* _Your instructions_
Please print each entry below exactly as it stands, but without any pictures.

* _Exercise input_
◇ ◇ ◇ ◇ ◇ ◇ ◇
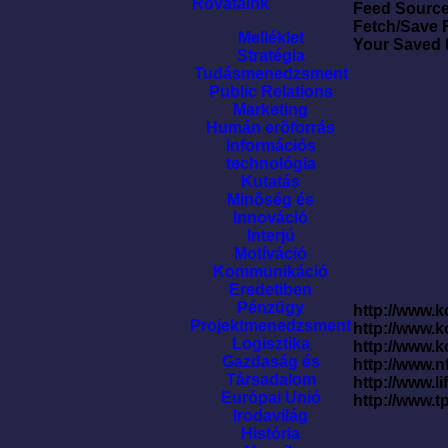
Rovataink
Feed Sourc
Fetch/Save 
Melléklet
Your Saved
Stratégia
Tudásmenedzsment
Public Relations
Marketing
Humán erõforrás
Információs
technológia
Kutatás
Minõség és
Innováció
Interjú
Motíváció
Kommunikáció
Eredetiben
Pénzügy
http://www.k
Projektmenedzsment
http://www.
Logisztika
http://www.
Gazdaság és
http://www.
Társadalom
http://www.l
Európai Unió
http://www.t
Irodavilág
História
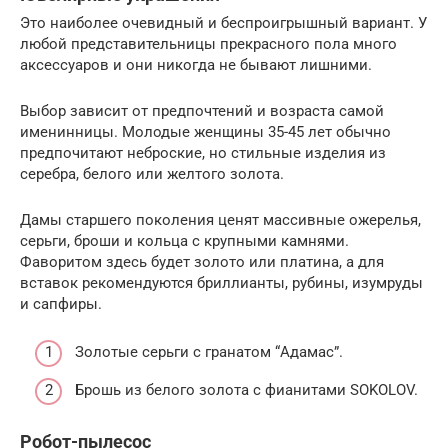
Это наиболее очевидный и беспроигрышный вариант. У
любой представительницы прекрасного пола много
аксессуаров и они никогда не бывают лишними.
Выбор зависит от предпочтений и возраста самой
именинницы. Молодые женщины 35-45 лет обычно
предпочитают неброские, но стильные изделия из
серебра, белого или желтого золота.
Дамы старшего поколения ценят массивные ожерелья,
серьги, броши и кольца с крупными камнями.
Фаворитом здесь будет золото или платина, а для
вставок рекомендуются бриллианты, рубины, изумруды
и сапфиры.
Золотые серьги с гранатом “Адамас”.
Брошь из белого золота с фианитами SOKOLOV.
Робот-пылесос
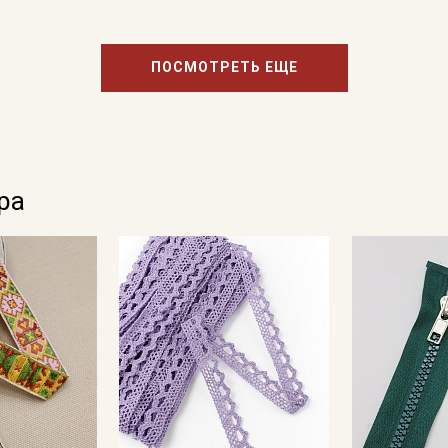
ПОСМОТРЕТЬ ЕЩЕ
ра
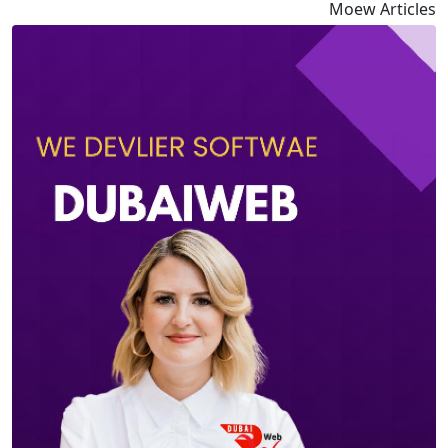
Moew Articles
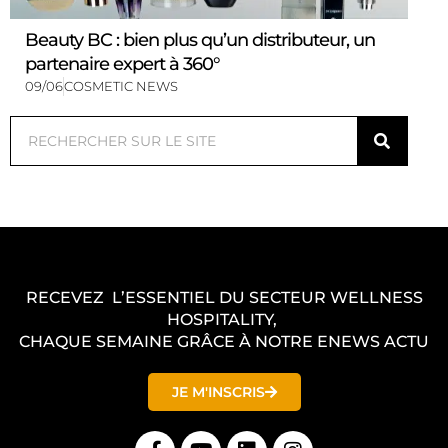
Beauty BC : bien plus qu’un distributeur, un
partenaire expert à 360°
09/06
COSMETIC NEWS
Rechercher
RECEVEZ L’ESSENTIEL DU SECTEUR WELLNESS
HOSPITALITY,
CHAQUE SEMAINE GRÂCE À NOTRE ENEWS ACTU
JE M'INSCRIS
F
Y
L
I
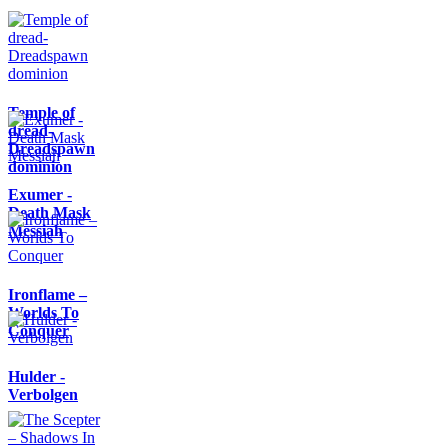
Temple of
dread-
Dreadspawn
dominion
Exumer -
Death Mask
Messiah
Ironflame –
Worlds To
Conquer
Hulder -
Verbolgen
◇ ◇ ◇ ◇ ◇ ◇ ◇
* _Exercise answer_
Rovataink
Feed Sourc
Fetch/Save 
Melléklet
Your Saved
Stratégia
Tudásmenedzsment
Public Relations
Marketing
Humán erõforrás
Információs
technológia
Kutatás
Minõség és
Innováció
Interjú
Motíváció
Kommunikáció
Eredetiben
Pénzügy
http://www.k
Projektmenedzsment
http://www.
Logisztika
http://www.
Gazdaság és
http://www.
Társadalom
http://www.l
Európai Unió
http://www.t
Irodavilág
História
Это наиболее очевидный и беспроигрышный вариант. У
любой представительницы прекрасного пола много
аксессуаров и они никогда не бывают лишними.
Выбор зависит от предпочтений и возраста самой
именинницы. Молодые женщины 35-45 лет обычно
предпочитают неброские, но стильные изделия из
серебра, белого или желтого золота.
Дамы старшего поколения ценят массивные ожерелья,
серьги, броши и кольца с крупными камнями.
Фаворитом здесь будет золото или платина, а для
вставок рекомендуются бриллианты, рубины, изумруды
и сапфиры.
Золотые серьги с гранатом “Адамас”.
Брошь из белого золота с фианитами SOKOLOV.
Робот-пылесос
ПОСМОТРЕТЬ ЕЩЕ
ра
Moew Articles
Beauty BC : bien plus qu’un distributeur, un
partenaire expert à 360°
09/06
COSMETIC NEWS
Rechercher
RECEVEZ L’ESSENTIEL DU SECTEUR WELLNESS
HOSPITALITY,
CHAQUE SEMAINE GRÂCE À NOTRE ENEWS ACTU
JE M'INSCRIS
F
Y
L
I
Temple of
dread-
Dreadspawn
dominion
Exumer -
Death Mask
Messiah
Ironflame –
Worlds To
Conquer
Hulder -
Verbolgen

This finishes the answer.